Why is the difference so big? Australia's high-performance manager Paul Brosnan told me that their coaching staff will not discuss their team's results - or Britain's for that matter - in London until the Games are over. Their travelling press corp are hopeful results will improve but their mood at the moment is bleak.
Bobridge is keeping quiet too. "He is a pretty chirpy lad and usually up for a bit of banter but he hasn't been saying much," said GB team pursuiter Peter Kennaugh after beating him to gold.
But Australia are not the only ones trailing in Team GB's wake. Italy's track cycling head coach Marco Villa told BBC Sport: "They are phenomenal. In the last few months we had started to see Britain come back to challenge Australia to be the best team, but so far their success has been unbelievable.
"To peak at the right time like they are doing is not as easy as you think, otherwise everybody would do it. You need a system where the coach knows the rider, and the rider knows himself.
"If you have talent to go with it, that is how you build champions, and Britain have many champions on their team."
How many, precisely, remains to be seen. New Zealand endurance coach Dayle Cheatley feels it might be difficult to stop the GB juggernaut now it is rumbling around the track.
"I don't think it is surprising they have come out and dominated proceedings in the first few days. They showed at the Beijing Olympics that they are the number one nation in the world.
"How can other countries compete? Well, there is a big budget gap with what our set-up has, so it is very difficult.
"I can't really comment on the Australia track programme but it is public knowledge about how much the funding that the GB programme gets. All credit to them, though. They use the money wisely, and they get the results."
Credit for that comes back round to the man who helped start the cycling revolution on these shores, Brailsford.
His latest project, the commercially sponsored British road cycling team Team Sky which launched at the start of 2010, was viewed in some quarters as being a potential distraction to success on the track at these Games, especially when track results dipped in 2011.
Instead, by allowing Britain's top coaches and riders such as gold medal-winning team pursuiter Geraint Thomas to to be part of both projects, it has brought success on the road and track, leaving other nations envious of the dual set-up.
"Britain have good riders and the other ingredient is focus, which is down to the whole team," added Villa. "With Team Sky as well, the British have put a superb all-round cycling system together. Naturally we would like to do it too but it is just not possible.
"In Italy we also have good young riders but we lose them to the road teams. We have to show to our young riders what the British are doing - they work for the Olympics every four years but they are professional road racers too."
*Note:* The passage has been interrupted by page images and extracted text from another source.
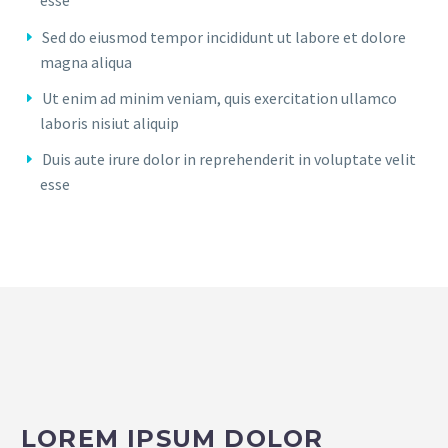
esse
Sed do eiusmod tempor incididunt ut labore et dolore
magna aliqua
Ut enim ad minim veniam, quis exercitation ullamco
laboris nisiut aliquip
Duis aute irure dolor in reprehenderit in voluptate velit
esse
LOREM IPSUM DOLOR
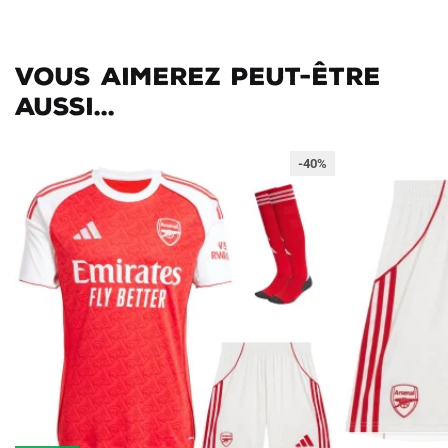
Vous aimerez peut-être
aussi...
-40%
The gold rush in the velodrome, to go with Bradley Wiggins's historic victory in this year's Tour de France (not to mention his Olympic time trial triumph too) is vindication for Brailsford that his grand plan has come off.
He explained to me this week: "When I sat down with UK Sport to talk about setting up a road team too, I said 'here we are folks, here's a brilliant idea - we can have Team Sky too, I can run this whole programme. Don't worry I'm not stupid, I'm not going to hinder one thing or the other'.
"The first reaction I got was to be interrogated about it, with everybody telling me it wasn't possible. UK Sport commissioned a Deloitte report and also held a review to see if I was capable of doing both, which I saw as a waste of money.
"All they had to do was have a bit of faith in me and I would repay them. I've never not succeeded and I am not going to stop succeeding now - and I think they could have shown me a bit more trust."
The events of the past month mean Brailsford should never have the same problem again. Meanwhile, everybody else is playing catch-up - on the track and on the road too.